Humayoo Mahammad, Zheng Gengzhong, Dong Xiaoqing, Miao Liming, Qiu Shuwei, Zhou Zexun, Wang Peitao, Ullah Zakir, Junejo Naveed Ur Rehman, Cheng Xueqi
Hanshan Normal University, Chaozhou, 521041, China.
CAS Key Laboratory of Network Data Science and Technology, Institute of Computing Technology, CAS, Beijing, 100190, China.
Sci Rep. 2025 Apr 24;15(1):14349. doi: 10.1038/s41598-025-96201-5.

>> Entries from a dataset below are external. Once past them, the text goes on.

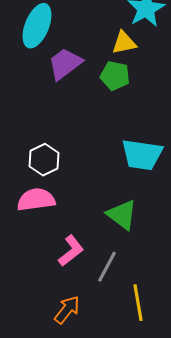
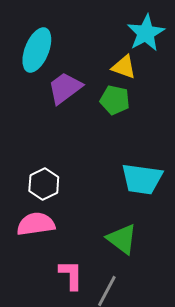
yellow triangle: (124, 43) -> (124, 67), turned 32
pink L-shape: (71, 251) -> (71, 275), turned -52

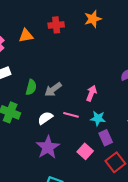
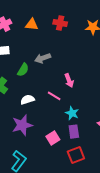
gray arrow: (53, 89) -> (43, 58), moved
pink arrow: (91, 93) -> (69, 81), moved, turned 120
pink line: (71, 115) -> (54, 96), moved

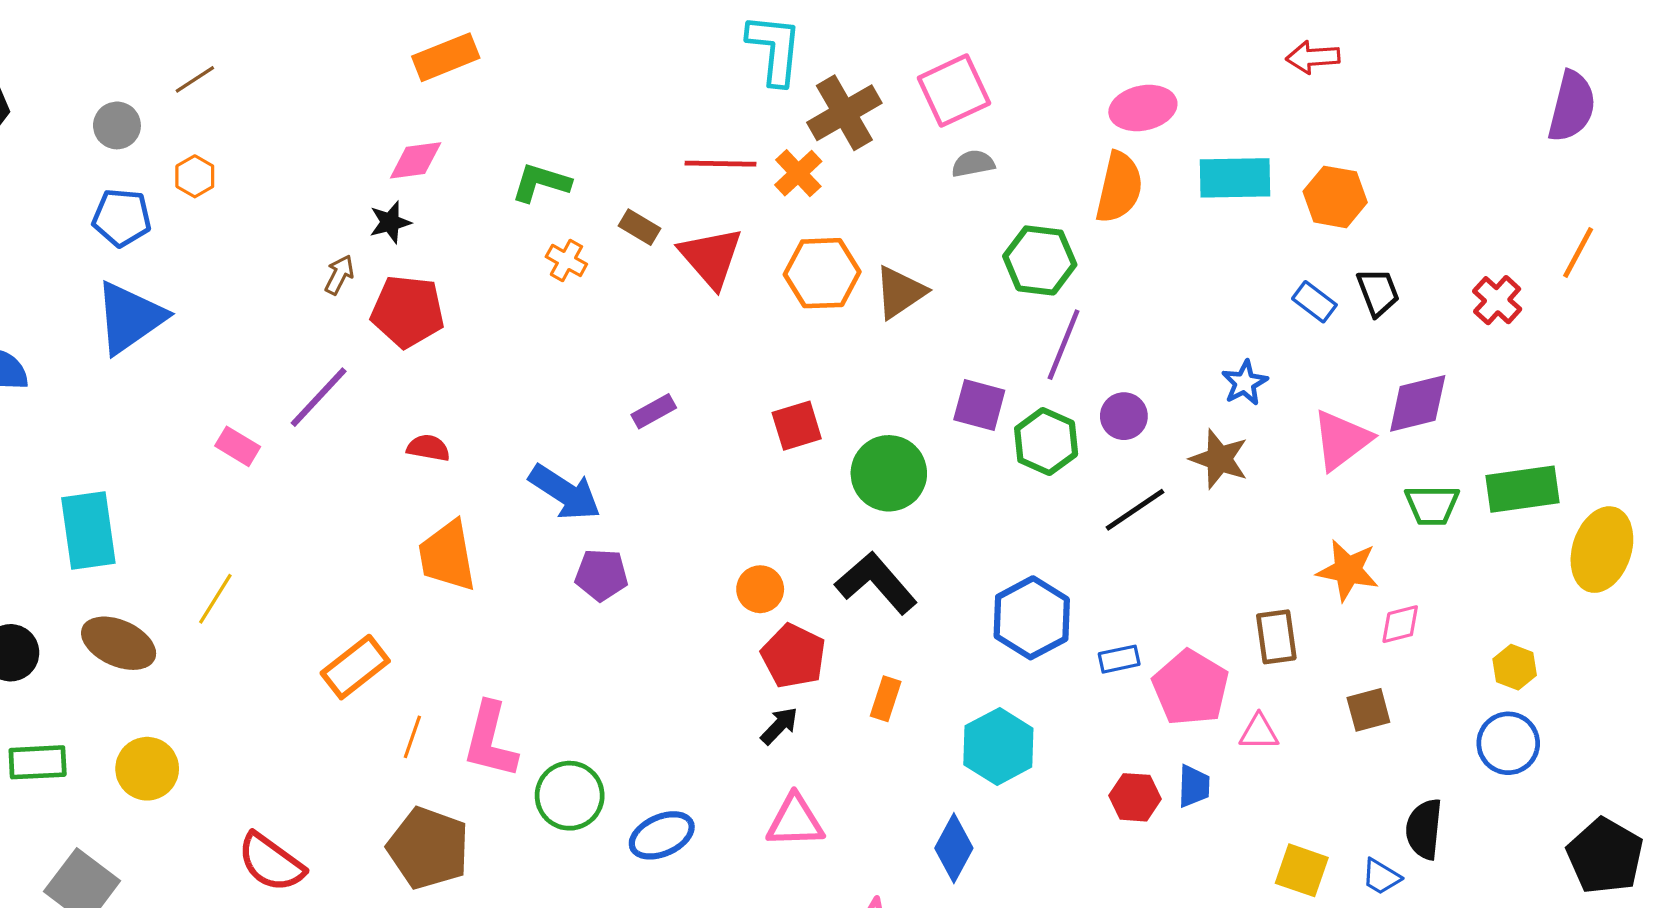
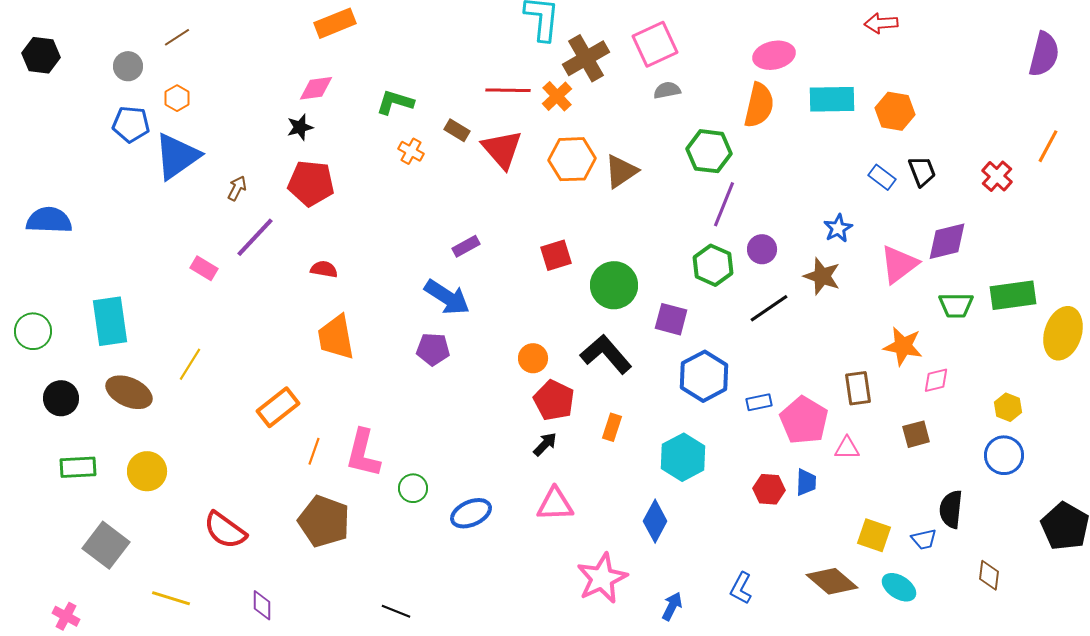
brown arrow: (339, 275) -> (237, 188), moved
blue triangle: (130, 318) -> (177, 156), moved
purple square: (979, 405) -> (671, 319), moved
blue arrow: (565, 492) -> (447, 297), moved
green circle: (570, 796) -> (413, 488), size x0.7
blue trapezoid: (1381, 877) -> (924, 539), turned -44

Off-policy learning exhibits greater instability when compared to on-policy learning in reinforcement learning (RL). The difference in probability distribution between the target policy (π) and the behavior policy (b) is a major cause of instability. High variance also originates from distributional mismatch. The variation between the target policy's distribution and the behavior policy's distribution can be reduced using importance sampling (IS). However, importance sampling has high variance, which is exacerbated in sequential scenarios. We propose a smooth form of importance sampling, specifically relative importance sampling (RIS), which mitigates variance and stabilizes learning. To control variance, we alter the value of the smoothness parameter [Formula: see text] in RIS. We develop the first model-free relative importance sampling off-policy actor-critic (RIS-off-PAC) algorithms in RL using this strategy. Our method uses a network to generate the target policy (actor) and evaluate the current policy (π) using a value function (critic) based on behavior policy samples. Our algorithms are trained using behavior policy action values in the reward function, not target policy ones. Both the actor and critic are trained using deep neural networks. Our methods performed better than or equal to several state-of-the-art RL benchmarks on OpenAI Gym challenges and synthetic datasets.
与强化学习(RL)中的策略学习相比,离策略学习表现出更大的不稳定性。目标策略(π)和行为策略(b)之间概率分布的差异是不稳定性的主要原因。高方差也源于分布不匹配。使用重要性采样(IS)可以减少目标策略分布与行为策略分布之间的差异。然而,重要性采样具有高方差,在顺序场景中会加剧。我们提出了一种平滑形式的重要性采样,即相对重要性采样(RIS),它可以减轻方差并稳定学习。为了控制方差,我们在RIS中改变平滑度参数[公式:见正文]的值。我们使用此策略开发了RL中第一个无模型相对重要性采样离策略演员-评论家(RIS-off-PAC)算法。我们的方法使用一个网络来生成目标策略(演员),并基于行为策略样本使用价值函数(评论家)评估当前策略(π)。我们的算法在奖励函数中使用行为策略动作值进行训练,而不是目标策略动作值。演员和评论家都使用深度神经网络进行训练。在OpenAI Gym挑战和合成数据集上,我们的方法表现优于或等同于几个最先进的RL基准。